Multi-word expressions - basic facts
- MWEs are prevalent in a natural language (they account for up to 40% of text items),
- MWEs are complex phenomena involving different levels of language:
- non-compositional meaning (to take a haircut means to suffer a serious financial loss),
- syntactic variation (take/takes/have taken/has taken/took a serious/70% haircut),
- lexical idiosyncrasies (cross-roads, *cross-road),
- syntactic idiosyncrasies (he kicked the bucket, *the bucket was kicked),
- MWEs are still not sufficiently understood,
- MWEs are under-represented in language resources and tools,
- MWEs are hard to detect, understand, translate, etc.
Current state of knowledge
NLP has made a considerable progress within the past decades. Language resources, such as annotated corpora, electronic lexicons and grammars, are being developed for an increasing number of languages. New algorithms make it possible to process very large amounts of textual data and produce pertinent results. New small and medium enterprises offer text processing technology transfer, and the end users become aware of the added value of NLP applications.
Despite these encouraging results NLP applications need further improvement. Currently most of them admit an (explicit or implicit) division of language phenomena into clear-cut levels: (i) tokens (indivisible text units, roughly words), (ii) morphology (properties of words e.g. number, gender, etc.), (iii) syntax (structural links between words, e.g. number/gender agreement), (iv) semantics (meaning of words and sentences). However, human languages frequently show a high degree of ambiguity and fuzziness with respect to this layer-oriented model. In particular, MWEs are placed on the frontier between these levels due to their idiosyncratic properties on the one hand, and their morphological, syntactic and semantic variations on the other hand. For instance, their meaning is often non-compositional as in "to take a haircut" (i.e. "to suffer a serious financial loss"), although they admit some syntactic variation similarly to many other expressions ("take/takes/have taken/has taken/took a serious/70% haircut").
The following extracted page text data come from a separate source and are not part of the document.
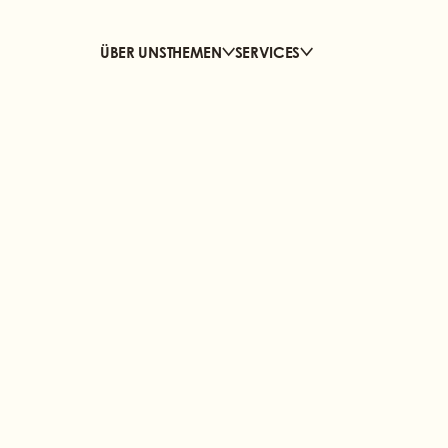
ÜBER UNS
THEMEN
SERVICES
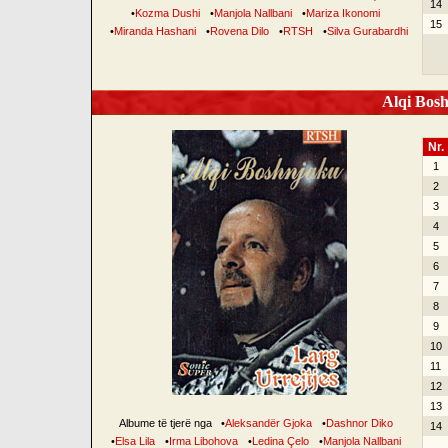
14
•
Kozma Dushi
•
Manjola Nallbani
•
Mariza Ikonomi
15
•
Miranda Hashani
•
Rovena Dilo
•
RTSH
•
Silva Gurabardhi
Alqi Bosh
Nr.
1
2
3
4
5
6
7
8
9
10
11
12
13
Albume të tjerë nga
•
Aleksandër Gjoka
•
Dashnor Diko
14
•
Elsa Lila
•
Irma Libohova
•
Ledina Çelo
•
Manjola Nallbani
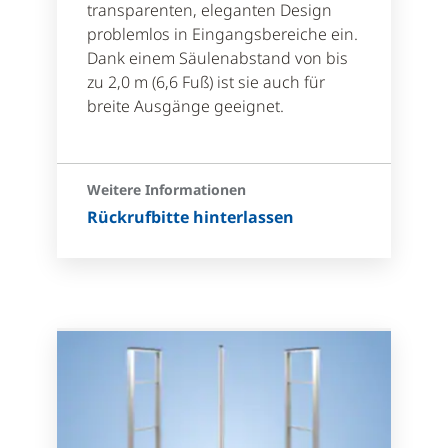
transparenten, eleganten Design
problemlos in Eingangsbereiche ein.
Dank einem Säulenabstand von bis
zu 2,0 m (6,6 Fuß) ist sie auch für
breite Ausgänge geeignet.
Weitere Informationen
Rückrufbitte hinterlassen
Strictly layer-oriented language models fail to reflect this specificity, and thus yield erroneous text processing results (e.g. word-to-word translations of idioms).
Although the quantitative importance of MWEs is well known (they cover up to 30% of all words in human language utterances, and are much more numerous in lexicons than single words), the achievements in their formal representation and automatic processing are still largely unsatisfactory. Current research on MWEs shows that most proposals still concentrate either on creating MWE lexicons or on the automatic recognition of MWEs in text. Only few approaches address the links between MWEs and a comprehensive linguistic analysis of text. These approaches confirm that a proper treatment of MWEs increases both linguistic precision and robustness. With respect to this state of the art, the Action will make a cutting-edge contribution by:
- A highly contrastive methodology. The Action will cross language boundaries by studying MWEs in different European languages. It will also compare points of view on MWEs in different linguistic and methodological frameworks.
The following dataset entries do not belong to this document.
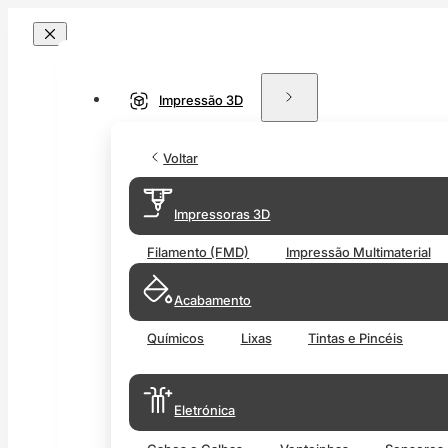
Impressão 3D
Voltar
Impressoras 3D
Filamento (FMD)
Impressão Multimaterial
Acabamento
Químicos
Lixas
Tintas e Pincéis
Eletrónica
- Accounting for the richness of the linguistic heritage in Europe. The Action will consider over 14 languages from all major European language families: Germanic (English, German, Norwegian, Swedish), Romance (French, Italian, Portuguese, Spanish), Slavic (Bulgarian, Czech, Polish, Serbian) and Finno-Ugric (Estonian, Hungarian).
- Increasing the cohesion of different levels of linguistic processing. Methods of explicit inclusion of MWEs into most levels of linguistic processing will be defined. The existing lexicons and grammars will increase their MWE coverage, and will be extended by dealing with morphology/syntax/semantics interface aspects. The strictly word-by-word processing framework will be abandoned, and the treatment of MWEs in syntactic and semantic processing will be brought into focus instead.
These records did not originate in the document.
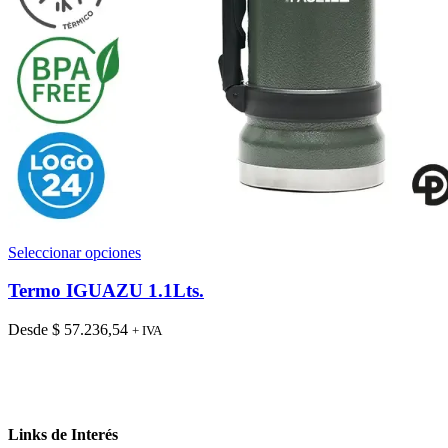
Este
Seleccionar opciones
producto
tiene
Termo IGUAZU 1.1Lts.
múltiples
variantes.
Desde
$
57.236,54
+ IVA
Las
opciones
se
pueden
elegir
en
Links de Interés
- Developing methodologies for cost saving resource development. In order to cope with the high cost of the development of language resources, the Action will put forward abstract MWE representation formalisms that can be mapped onto different linguistic frameworks.
- Simultaneously accounting for both linguistic precision and robustness. The Action will address both knowledge-based and data-driven approaches (cf. the following section), and make the most of their complementarity by enhancing and extending hybrid models. MWEs will play a central role in these considerations.